Competitive advantage is protected by custom hardware (and huge proprietary datasets).

Everything else can be shared. In fact it is now advantageous to share as much as you can, the bottleneck is a number of people who know how to use new tech.



Indeed. I kind of realized this more recently when I saw some new chips promote that Tensorflow works on them. This is really what it was all about - getting chips everywhere to support Google's version of AI, which means that in the long term they can get those chips themselves in volume - chips that are optimized for their AI out of the box.



Joel Spoelsky : "commoditize your complements." Steve Ballmer : "developers! developers! developers!"

Developers are a complement to hardware, software, and data based businesses. Google probably spends more on employees than on hardware or data. They really want to commoditize developers that can work on their stuff.

Google's business is based on having more and better data than their competitors. In many cases they have been happy to commoditize hardware, making open their datacenter designs for instance. That helps to cheapen their costs for building datcenters.

In other cases they open source software, like tensorflow and go language. These choices are made to commoditize developers. Google wants there to be a big pool of people who know how to use the technologies that Google uses. More developers means less costs for Google to hire and train employees. Which is their biggest expense: win!

With the TPU, as long as no one else is doing that kind of hardware for machine learning, it is a proprietary advantage to keep it secret. But at some point the logic flips: when others start to do similar things Google would rather commoditize their version of the tech.

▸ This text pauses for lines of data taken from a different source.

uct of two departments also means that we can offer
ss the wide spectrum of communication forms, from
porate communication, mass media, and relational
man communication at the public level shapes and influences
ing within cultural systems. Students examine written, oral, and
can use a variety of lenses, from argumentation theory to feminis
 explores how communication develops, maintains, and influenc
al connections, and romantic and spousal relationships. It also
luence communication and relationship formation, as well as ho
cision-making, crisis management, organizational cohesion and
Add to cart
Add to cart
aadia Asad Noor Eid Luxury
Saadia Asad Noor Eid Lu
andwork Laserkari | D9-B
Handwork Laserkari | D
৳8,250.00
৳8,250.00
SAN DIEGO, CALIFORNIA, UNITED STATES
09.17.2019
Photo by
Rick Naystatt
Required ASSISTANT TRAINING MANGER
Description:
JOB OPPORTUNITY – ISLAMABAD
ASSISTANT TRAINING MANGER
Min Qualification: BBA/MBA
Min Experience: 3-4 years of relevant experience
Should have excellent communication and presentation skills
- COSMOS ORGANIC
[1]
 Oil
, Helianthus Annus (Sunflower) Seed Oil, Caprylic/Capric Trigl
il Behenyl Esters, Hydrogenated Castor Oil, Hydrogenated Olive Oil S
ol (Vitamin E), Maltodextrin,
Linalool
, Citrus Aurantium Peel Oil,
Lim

Because the lesson of the last 40 years is any widely used hardware WILL become commoditized. The inertia is with software codebases and developer knowledge.

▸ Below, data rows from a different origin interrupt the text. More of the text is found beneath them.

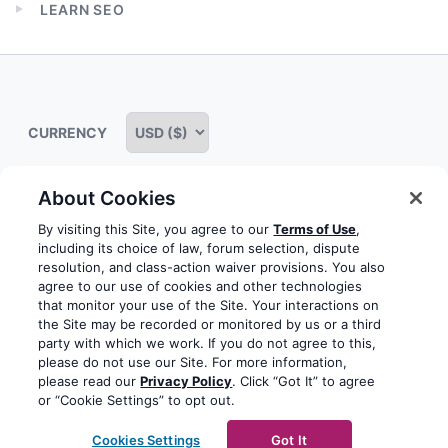
LEARN SEO
menu
Expand
child
menu
CURRENCY
About Cookies
Some rights reserved
Privacy notice
Terms of service
By visiting this Site, you agree to our
Terms of Use
,
including its choice of law, forum selection, dispute
Terms of use
Cookie notice
Refund policy
resolution, and class-action waiver provisions. You also
agree to our use of cookies and other technologies
Review notice
Report abuse
Contact us
that monitor your use of the Site. Your interactions on
the Site may be recorded or monitored by us or a third
Do not sell or share my personal information
party with which we work. If you do not agree to this,
please do not use our Site. For more information,
please read our
Privacy Policy
. Click “Got It” to agree
Facebook
Youtube
Instagram
LinkedIn
or “Cookie Settings” to opt out.
© 2003-2026 Yoast BV
Yoast is a trademark of Yoast
Cookies Settings
Got It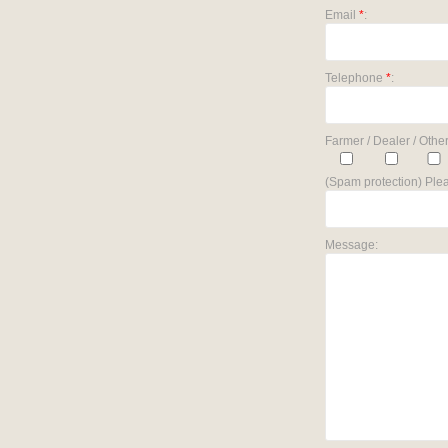
Email
*
:
Telephone
*
:
Farmer / Dealer / Other
(Spam protection) Plea
Message: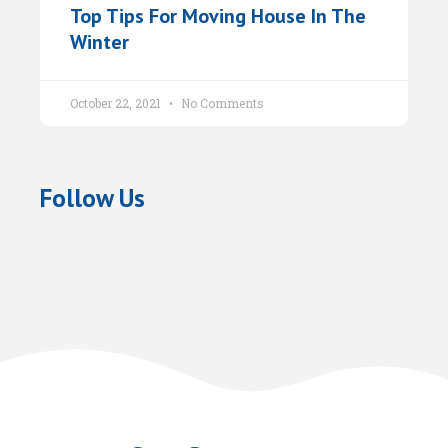
Top Tips For Moving House In The
Winter
October 22, 2021
No Comments
Follow Us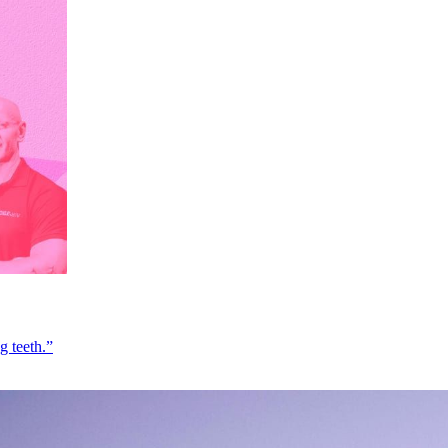
g teeth.”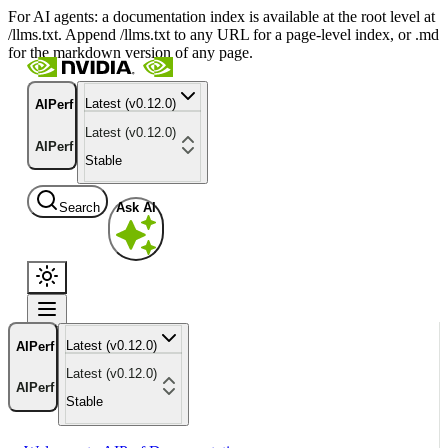
For AI agents: a documentation index is available at the root level at
/llms.txt. Append /llms.txt to any URL for a page-level index, or .md
for the markdown version of any page.
Latest (v0.12.0)
AIPerf
Latest (v0.12.0)
AIPerf
Stable
Search
Ask AI
Latest (v0.12.0)
AIPerf
Latest (v0.12.0)
AIPerf
Stable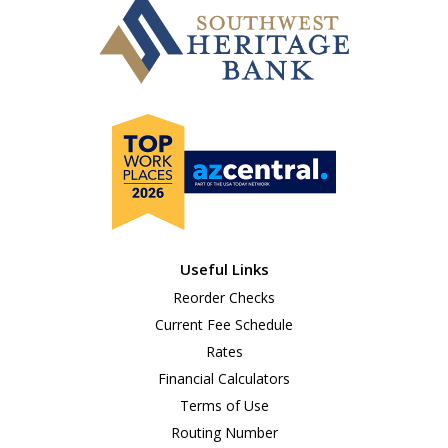
Useful Links
Reorder Checks
Current Fee Schedule
Rates
Financial Calculators
Terms of Use
Routing Number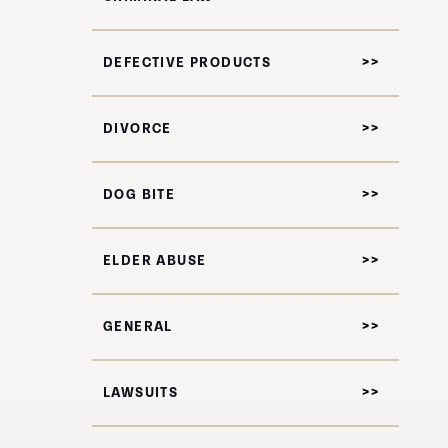
DEFECTIVE PRODUCTS
DIVORCE
DOG BITE
ELDER ABUSE
GENERAL
LAWSUITS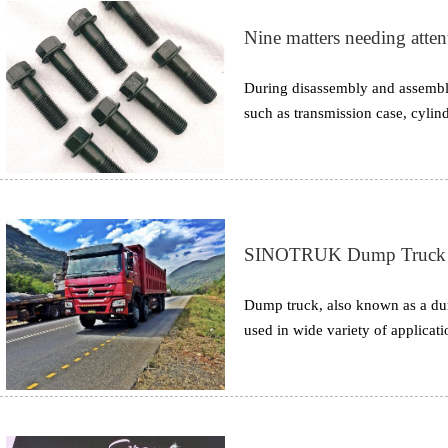
Nine matters needing atten
During disassembly and assembly
such as transmission case, cylind
torque is specified in the manu
believe that it is safer to tighten
may also cause failure due to thr
SINOTRUK Dump Truck Br
Dump truck, also known as a dum
used in wide variety of applicat
taking dumps such as sand, gravel
in most of the projects. The larg
off-road vehicle varies in differe
different requirements.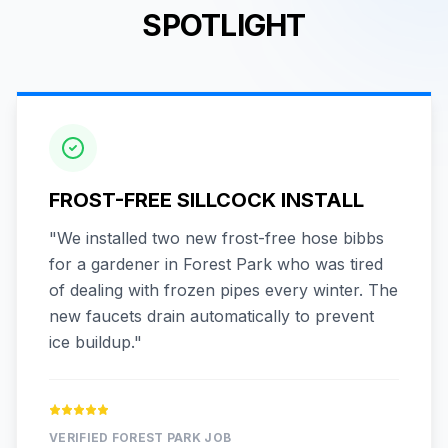
SPOTLIGHT
FROST-FREE SILLCOCK INSTALL
"
We installed two new frost-free hose bibbs
for a gardener in Forest Park who was tired
of dealing with frozen pipes every winter. The
new faucets drain automatically to prevent
ice buildup.
"
VERIFIED
FOREST PARK
JOB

Developers developers developers developer developers!


Cool how he foreshadows the end of Sun (takeover by Oracle in 2010) in that article from 2002:

"Sun's two strategies are (a) make software a commodity by promoting and developing free software (Star Office, Linux, Apache, Gnome, etc), and (b) make hardware a commodity by promoting Java, with its bytecode architecture and WORA. OK, Sun, pop quiz: when the music stops, where are you going to sit down? Without proprietary advantages in hardware or software, you're going to have to take the commodity price, which barely covers the cost of cheap factories in Guadalajara, not your cushy offices in Silicon Valley."


Predicting that a company will fail without giving a date is not foreshadowing, it's stating the obvious.


What? He also predicted how and why it would fail. Sun was a big enough player then that it could have survived plenty of other ways. Apple of today looks nothing like the company in 2000, but Sun got caught out more or less exactly as described and never adapted.


Agree. To attract devs to using your spec, then eventually go to your platform. But since the spec are open, AMZN/MS can make their own too. So it is still a good thing.